At 6:30 a.m. in Kampala, Aisha ties a knot on a
black polythene bag and sets it by the roadside. Inside is everything—banana
peels, plastic bottles, leftover food, and her baby’s used diaper. When the
truck comes, it will all go to the same place in Buyala (Kampala City Council’s
new landfill site).
A few streets away,
Peter does it differently. He separates his waste—organic for compost, plastics
for sale.
Same city. Same
waste. Completely different outcomes.
The Growing Waste Challenge
East Africa’s cities are expanding rapidly—and so
is their waste problem. Urban populations in Sub-Saharan Africa are projected
to nearly double by 2050, significantly increasing municipal solid waste
generation (World Bank, 2018). In Kampala alone, the city generates over 1,500
tons of waste daily, yet a substantial portion remains uncollected or poorly
managed (KCCA, 2022).
More than 50–60% of waste generated in East African
cities is organic (UNEP, 2015). This means it could be composted or converted
into energy. However, when mixed with plastics and hazardous waste, it becomes
contaminated and largely unusable.
This is where segregation comes in—and why it
starts in the mind, not the landfill.
The Real Problem: How People See Waste
In many East African cities, waste is still viewed
as something to “throw away” rather than something to manage. This perception
drives behaviours like open dumping and burning, which remain widespread in
informal settlements and peri-urban areas (NEMA Uganda, 2020).

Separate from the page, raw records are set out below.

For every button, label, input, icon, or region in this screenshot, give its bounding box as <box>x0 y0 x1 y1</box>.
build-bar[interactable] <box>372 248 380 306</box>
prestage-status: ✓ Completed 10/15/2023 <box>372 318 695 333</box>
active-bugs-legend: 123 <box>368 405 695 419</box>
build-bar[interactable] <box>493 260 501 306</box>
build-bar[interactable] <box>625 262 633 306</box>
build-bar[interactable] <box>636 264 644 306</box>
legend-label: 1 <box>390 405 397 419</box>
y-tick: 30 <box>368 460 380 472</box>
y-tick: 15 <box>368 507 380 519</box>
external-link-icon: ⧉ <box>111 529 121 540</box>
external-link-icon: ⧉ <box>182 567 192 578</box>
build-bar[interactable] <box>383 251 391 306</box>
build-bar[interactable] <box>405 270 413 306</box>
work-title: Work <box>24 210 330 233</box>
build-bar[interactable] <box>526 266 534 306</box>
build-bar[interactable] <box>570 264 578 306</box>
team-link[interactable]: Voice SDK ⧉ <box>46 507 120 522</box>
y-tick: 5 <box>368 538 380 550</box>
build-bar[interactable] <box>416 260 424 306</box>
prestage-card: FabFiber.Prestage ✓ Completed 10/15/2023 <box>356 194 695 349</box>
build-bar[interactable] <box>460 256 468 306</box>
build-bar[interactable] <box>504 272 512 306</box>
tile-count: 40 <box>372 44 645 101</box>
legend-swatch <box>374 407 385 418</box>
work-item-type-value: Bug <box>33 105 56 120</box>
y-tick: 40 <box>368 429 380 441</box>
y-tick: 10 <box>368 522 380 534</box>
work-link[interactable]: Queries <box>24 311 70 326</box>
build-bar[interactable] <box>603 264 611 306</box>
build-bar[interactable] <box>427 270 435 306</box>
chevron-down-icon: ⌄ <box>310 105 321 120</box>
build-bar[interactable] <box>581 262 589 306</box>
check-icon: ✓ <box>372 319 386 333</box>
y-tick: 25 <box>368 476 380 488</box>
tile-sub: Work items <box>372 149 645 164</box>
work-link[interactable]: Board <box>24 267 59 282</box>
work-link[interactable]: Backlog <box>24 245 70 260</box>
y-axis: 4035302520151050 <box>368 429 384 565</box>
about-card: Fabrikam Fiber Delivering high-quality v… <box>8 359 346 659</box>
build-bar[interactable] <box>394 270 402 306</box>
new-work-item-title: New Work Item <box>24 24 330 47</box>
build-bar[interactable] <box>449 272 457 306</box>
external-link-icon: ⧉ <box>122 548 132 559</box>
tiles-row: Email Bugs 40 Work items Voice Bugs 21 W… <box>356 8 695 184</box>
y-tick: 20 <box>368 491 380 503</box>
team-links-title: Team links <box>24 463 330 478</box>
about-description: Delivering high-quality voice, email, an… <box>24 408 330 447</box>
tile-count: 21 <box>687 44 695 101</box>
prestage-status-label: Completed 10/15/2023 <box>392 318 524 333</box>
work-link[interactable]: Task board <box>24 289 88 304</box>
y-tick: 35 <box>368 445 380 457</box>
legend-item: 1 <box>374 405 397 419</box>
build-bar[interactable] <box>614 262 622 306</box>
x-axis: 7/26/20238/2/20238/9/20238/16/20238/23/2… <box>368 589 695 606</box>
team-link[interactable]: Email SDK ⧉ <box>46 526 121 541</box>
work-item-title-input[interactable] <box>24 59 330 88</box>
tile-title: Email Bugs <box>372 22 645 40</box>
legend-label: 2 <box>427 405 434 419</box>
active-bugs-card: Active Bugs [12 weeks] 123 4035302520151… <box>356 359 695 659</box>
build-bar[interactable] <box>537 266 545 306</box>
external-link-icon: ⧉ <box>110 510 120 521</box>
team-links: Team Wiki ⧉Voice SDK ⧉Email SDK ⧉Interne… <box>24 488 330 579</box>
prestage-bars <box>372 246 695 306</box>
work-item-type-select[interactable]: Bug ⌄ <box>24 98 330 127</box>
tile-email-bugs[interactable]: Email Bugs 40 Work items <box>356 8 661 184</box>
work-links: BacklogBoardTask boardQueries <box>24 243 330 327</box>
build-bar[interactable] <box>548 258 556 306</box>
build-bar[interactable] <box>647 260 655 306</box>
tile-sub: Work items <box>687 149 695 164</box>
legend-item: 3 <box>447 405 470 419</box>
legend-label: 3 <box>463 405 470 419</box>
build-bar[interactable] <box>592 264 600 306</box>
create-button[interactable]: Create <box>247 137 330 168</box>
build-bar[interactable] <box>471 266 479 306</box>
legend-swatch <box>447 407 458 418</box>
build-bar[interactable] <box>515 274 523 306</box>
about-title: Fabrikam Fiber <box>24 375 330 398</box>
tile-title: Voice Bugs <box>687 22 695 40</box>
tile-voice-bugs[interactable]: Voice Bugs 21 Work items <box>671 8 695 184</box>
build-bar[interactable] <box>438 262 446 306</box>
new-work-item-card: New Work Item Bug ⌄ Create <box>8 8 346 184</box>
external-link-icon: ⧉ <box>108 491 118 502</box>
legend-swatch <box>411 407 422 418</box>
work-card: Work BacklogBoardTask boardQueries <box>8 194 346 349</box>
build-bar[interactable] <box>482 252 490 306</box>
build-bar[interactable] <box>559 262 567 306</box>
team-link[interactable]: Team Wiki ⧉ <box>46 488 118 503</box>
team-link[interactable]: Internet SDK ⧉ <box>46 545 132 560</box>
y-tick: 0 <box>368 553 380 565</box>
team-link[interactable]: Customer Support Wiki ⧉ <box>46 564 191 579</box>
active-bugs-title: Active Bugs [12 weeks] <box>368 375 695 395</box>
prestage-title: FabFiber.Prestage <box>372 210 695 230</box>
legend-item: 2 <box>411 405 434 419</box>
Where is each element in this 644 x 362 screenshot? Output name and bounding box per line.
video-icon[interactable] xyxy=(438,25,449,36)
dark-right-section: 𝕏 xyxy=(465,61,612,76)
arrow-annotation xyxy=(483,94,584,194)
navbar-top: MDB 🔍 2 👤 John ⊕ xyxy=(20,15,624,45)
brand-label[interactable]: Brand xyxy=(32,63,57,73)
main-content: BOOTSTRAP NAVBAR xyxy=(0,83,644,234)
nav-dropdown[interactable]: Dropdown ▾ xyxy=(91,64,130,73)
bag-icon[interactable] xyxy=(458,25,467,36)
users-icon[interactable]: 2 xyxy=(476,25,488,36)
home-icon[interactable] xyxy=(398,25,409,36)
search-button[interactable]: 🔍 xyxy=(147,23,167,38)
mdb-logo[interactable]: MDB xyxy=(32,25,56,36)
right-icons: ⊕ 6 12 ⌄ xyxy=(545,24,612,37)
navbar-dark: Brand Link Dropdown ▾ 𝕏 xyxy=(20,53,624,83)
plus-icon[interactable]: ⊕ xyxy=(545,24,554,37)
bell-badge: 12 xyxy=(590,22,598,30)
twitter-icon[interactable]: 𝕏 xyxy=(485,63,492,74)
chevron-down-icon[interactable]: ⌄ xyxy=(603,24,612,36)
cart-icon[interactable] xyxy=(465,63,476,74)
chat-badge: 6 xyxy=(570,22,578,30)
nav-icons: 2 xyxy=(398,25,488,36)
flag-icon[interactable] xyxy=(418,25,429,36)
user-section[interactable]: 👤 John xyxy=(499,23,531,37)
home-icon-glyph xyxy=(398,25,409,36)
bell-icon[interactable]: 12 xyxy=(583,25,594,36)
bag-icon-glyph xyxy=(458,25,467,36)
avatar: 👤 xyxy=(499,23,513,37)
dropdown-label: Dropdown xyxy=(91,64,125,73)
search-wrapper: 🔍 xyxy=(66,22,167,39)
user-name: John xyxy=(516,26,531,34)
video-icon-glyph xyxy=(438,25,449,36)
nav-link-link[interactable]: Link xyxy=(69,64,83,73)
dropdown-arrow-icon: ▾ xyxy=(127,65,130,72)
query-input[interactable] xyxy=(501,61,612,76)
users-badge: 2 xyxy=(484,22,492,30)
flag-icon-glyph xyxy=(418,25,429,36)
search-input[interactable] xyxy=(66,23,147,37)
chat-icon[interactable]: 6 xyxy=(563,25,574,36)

But the issue goes beyond awareness. It is
behavioural:
- If waste
is seen as useless, people won’t sort it.
- If
sorting feels like extra work, it won’t happen.
- If
responsibility is seen as “the government’s job,” behaviour won’t change.
Segregation
demands a shift from “out of sight, out of mind” to “my waste, my
responsibility.”
When Mindset Changes, Systems Work
Across East Africa, small but powerful examples
show what happens when people rethink waste. In Kenya, enterprises like
TakaTaka Solutions have built viable recycling models by working with
households that separate waste at source (UN-Habitat, 2020). In Uganda,
community initiatives like End
Plastic Pollution Uganda are converting organic waste into compost and
plastic into construction materials—unlocking both environmental and economic
value.
These
innovations succeed where behaviour supports them.
Because
here’s the truth:
No
recycling system can fix mixed waste.
Segregation
is the foundation of a circular economy—where waste is minimized and materials
are continuously reused (Ellen MacArthur Foundation, 2019).
Why Segregation is a Mindset Issue First
Policies,
bins, and trucks matter, but they fail without behaviour change.
Studies show that knowledge alone does not lead to
improved waste practices; attitudes,
convenience, and social norms play a decisive role in whether households
segregate waste (Guerrero, Maas & Hogland, 2013). In many cases, even
where infrastructure exists, low participation undermines system efficiency.
This
means real change requires:
- Reframing waste as
value (organic waste =
fertilizer, plastics = income)
- Normalising sorting
at the household level
- Building community
norms and accountability
In cities
where segregation becomes “what everyone does,” adoption accelerates.
A People-Centred Way Forward
Back in Kampala, imagine if Aisha changed one
habit—just one. She separates her banana peels. Her neighbour notices. Soon, a
collector starts buying plastics in the area. A small ecosystem begins to form.
This is how transformation happens—not through
policies alone, but through people.
East Africa does not just need better waste
systems. It needs a cultural shift.
Because the future of its cities will not be
determined by how much waste they produce—but by how people choose to see it.
References
- Ellen MacArthur Foundation
(2019). Completing the Picture: How the Circular Economy Tackles
Climate Change.
- Guerrero, L.A., Maas, G.,
& Hogland, W. (2013). Solid waste management challenges for cities
in developing countries. Waste Management.
- Kampala Capital City
Authority (KCCA) (2022). Solid Waste Management Status Report.
- National Environment
Management Authority (NEMA Uganda) (2020). State of the Environment
Report.
- UN-Habitat (2020). Waste
Wise Cities Tool.
- United Nations Environment
Programme (UNEP) (2015). Global Waste Management Outlook.
- World Bank (2018). What a
Waste 2.0: A Global Snapshot of Solid Waste Management.